Setteville, 18/03/2026 – Il futuro dello stabilimento Edim (Gruppo Bosch) di Setteville è sospeso a un filo, stretto tra l’ombra della cassa integrazione e la speranza di una cessione lampo. L’incontro tenutosi oggi, 18 marzo 2026, ha delineato un quadro di estrema urgenza: il tempo delle ipotesi sta per scadere e la data del 5 maggio — termine della Composizione Negoziata della Crisi (CNC) — appare come un orizzonte invalicabile.
Produzione ferma e redditi a rischio
La notizia più immediata e dolorosa per le maestranze riguarda lo stop ai macchinari. A causa di un drastico calo degli ordinativi, l’azienda ha confermato che dal 30 marzo scatterà un ricorso massiccio alla Cassa Integrazione Guadagni Straordinaria (CIGS).
Il provvedimento si tradurrà in una lunga fermata produttiva che inizierà con le festività pasquali, lasciando centinaia di famiglie in una condizione di precarietà economica.

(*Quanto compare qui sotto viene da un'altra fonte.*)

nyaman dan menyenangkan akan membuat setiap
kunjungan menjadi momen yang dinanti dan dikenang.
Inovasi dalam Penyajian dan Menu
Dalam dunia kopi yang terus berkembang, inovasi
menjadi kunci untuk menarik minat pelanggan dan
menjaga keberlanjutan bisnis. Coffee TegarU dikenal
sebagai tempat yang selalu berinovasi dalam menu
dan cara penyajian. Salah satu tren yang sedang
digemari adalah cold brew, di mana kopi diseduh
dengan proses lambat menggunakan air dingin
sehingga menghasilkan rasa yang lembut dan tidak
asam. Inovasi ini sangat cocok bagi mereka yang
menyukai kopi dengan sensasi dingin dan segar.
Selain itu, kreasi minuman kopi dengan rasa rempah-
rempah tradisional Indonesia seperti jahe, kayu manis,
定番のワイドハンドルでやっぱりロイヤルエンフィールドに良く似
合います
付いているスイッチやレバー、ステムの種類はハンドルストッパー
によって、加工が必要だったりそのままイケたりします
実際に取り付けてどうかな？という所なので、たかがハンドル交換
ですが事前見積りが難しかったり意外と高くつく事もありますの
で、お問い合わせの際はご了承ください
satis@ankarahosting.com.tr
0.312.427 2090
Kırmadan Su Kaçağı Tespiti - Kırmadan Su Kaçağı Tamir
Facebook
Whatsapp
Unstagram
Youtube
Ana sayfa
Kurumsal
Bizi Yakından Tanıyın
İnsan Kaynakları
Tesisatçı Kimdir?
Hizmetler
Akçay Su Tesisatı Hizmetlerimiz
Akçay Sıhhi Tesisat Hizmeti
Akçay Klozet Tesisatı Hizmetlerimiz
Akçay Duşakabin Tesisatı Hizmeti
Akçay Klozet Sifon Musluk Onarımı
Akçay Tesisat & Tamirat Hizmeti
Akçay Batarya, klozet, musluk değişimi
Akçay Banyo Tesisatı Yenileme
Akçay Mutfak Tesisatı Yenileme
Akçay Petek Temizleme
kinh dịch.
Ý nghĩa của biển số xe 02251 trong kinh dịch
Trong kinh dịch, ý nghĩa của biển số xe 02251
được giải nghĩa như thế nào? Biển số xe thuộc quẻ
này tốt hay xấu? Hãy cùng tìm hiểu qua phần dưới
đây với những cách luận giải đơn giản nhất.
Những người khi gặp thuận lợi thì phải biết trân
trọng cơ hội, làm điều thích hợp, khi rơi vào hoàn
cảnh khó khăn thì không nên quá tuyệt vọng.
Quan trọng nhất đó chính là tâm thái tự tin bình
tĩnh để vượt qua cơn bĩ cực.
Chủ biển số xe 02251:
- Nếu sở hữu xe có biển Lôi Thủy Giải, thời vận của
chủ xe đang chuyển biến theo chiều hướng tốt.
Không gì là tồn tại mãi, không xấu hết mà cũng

Una scelta definita “tecnicamente necessaria” dalla proprietà, ma accolta con durezza dai sindacati per l’impatto sociale devastante che avrà sul territorio.
Tre acquirenti alla porta
Sul fronte delle trattative industriali, tuttavia, si apre uno spiraglio. Bosch ha ufficializzato l’interesse di tre potenziali acquirenti. Tra questi, un soggetto sarebbe già in una fase di interlocuzione “molto avanzata”, anche se le verifiche di rito sono ancora in corso. La riuscita della vendita non è solo l’auspicio dell’azienda, ma l’unica condizione posta dalle parti sociali per evitare il collasso definitivo del sito.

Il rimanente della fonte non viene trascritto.